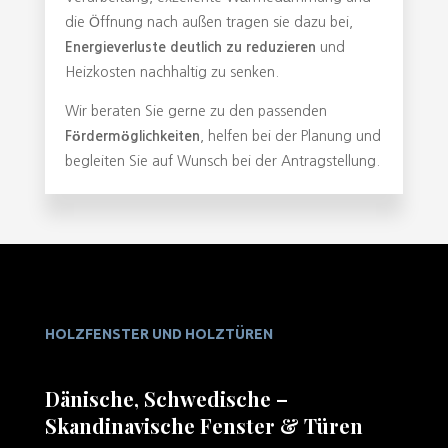
die Öffnung nach außen tragen sie dazu bei,
Energieverluste deutlich zu reduzieren
und
Heizkosten nachhaltig zu senken.
Wir beraten Sie gerne zu den passenden
Fördermöglichkeiten
, helfen bei der Planung und
begleiten Sie auf Wunsch bei der Antragstellung.
HOLZFENSTER UND HOLZTÜREN
Dänische, Schwedische –
Skandinavische Fenster & Türen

Exercise brief: Please leave out the pictures as you reproduce the lines exactly, from the first line of the entries through the line containing "HOLZFENSTER UND HOLZTÜREN".

Task result:
die Öffnung nach außen tragen sie dazu bei,
Energieverluste deutlich zu reduzieren
und
Heizkosten nachhaltig zu senken.
Wir beraten Sie gerne zu den passenden
Fördermöglichkeiten
, helfen bei der Planung und
begleiten Sie auf Wunsch bei der Antragstellung.
HOLZFENSTER UND HOLZTÜREN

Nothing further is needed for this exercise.